START Given records

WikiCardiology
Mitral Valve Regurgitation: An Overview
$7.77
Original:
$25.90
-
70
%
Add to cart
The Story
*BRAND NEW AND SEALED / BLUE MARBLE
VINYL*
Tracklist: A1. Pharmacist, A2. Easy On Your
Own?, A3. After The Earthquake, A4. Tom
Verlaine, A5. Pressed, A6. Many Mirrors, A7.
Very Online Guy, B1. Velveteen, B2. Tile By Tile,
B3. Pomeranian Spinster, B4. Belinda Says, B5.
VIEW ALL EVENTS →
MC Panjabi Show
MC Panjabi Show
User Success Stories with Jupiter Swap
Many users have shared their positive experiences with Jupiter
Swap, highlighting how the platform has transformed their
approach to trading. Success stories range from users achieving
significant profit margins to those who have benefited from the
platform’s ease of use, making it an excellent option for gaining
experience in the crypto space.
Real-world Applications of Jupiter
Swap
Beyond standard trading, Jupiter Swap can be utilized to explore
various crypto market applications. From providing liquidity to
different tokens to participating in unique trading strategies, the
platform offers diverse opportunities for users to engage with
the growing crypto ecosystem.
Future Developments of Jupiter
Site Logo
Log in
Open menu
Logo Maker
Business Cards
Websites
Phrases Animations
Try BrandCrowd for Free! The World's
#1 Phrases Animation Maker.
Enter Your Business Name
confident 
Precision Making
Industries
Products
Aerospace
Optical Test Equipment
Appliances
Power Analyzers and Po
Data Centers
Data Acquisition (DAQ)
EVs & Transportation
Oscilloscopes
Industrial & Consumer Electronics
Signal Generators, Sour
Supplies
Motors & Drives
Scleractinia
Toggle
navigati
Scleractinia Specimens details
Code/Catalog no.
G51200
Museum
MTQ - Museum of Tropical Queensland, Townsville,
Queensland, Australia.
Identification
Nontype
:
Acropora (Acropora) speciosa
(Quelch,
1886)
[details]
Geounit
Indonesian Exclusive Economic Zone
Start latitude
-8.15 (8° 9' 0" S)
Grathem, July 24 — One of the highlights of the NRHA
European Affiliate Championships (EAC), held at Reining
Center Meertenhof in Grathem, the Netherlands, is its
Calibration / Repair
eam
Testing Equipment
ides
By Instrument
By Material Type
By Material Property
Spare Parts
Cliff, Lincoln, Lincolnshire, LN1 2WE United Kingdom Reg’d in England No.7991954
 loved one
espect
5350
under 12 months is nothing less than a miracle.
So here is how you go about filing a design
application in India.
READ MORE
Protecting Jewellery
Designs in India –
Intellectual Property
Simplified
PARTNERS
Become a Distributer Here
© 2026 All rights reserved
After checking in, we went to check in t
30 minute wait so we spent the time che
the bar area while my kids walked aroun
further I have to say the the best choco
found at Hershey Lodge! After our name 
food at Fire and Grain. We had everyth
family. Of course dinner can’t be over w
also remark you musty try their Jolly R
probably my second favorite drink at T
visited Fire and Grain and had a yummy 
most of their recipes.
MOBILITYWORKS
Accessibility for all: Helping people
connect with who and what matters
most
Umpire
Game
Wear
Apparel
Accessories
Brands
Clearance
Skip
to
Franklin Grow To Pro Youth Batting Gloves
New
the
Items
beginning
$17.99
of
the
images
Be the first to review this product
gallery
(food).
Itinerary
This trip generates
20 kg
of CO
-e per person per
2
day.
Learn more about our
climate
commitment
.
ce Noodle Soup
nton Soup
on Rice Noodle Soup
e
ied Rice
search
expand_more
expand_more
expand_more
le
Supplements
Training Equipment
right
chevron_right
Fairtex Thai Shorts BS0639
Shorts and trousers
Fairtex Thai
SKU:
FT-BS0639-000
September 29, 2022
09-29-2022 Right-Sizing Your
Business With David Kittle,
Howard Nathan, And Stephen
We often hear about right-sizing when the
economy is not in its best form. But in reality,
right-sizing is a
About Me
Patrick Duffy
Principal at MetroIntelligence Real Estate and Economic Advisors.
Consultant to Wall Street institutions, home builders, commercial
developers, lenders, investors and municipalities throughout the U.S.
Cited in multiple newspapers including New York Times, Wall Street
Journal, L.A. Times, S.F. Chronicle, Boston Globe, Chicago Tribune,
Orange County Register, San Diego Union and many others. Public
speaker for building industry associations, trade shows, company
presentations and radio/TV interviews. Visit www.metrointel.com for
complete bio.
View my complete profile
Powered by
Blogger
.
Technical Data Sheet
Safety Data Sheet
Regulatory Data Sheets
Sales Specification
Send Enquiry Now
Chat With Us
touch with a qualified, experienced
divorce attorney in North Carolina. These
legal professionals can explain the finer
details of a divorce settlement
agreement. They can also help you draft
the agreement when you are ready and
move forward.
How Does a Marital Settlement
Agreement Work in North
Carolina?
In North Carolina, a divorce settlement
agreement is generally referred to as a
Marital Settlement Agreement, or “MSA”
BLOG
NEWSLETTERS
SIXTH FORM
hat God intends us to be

END Given records

** Task to carry out **
Return only the stretch of the material above from the line holding "speaker for building" through the line holding "the agreement when you are ready and", copied exactly.

** Output **
speaker for building industry associations, trade shows, company
presentations and radio/TV interviews. Visit www.metrointel.com for
complete bio.
View my complete profile
Powered by
Blogger
.
Technical Data Sheet
Safety Data Sheet
Regulatory Data Sheets
Sales Specification
Send Enquiry Now
Chat With Us
touch with a qualified, experienced
divorce attorney in North Carolina. These
legal professionals can explain the finer
details of a divorce settlement
agreement. They can also help you draft
the agreement when you are ready and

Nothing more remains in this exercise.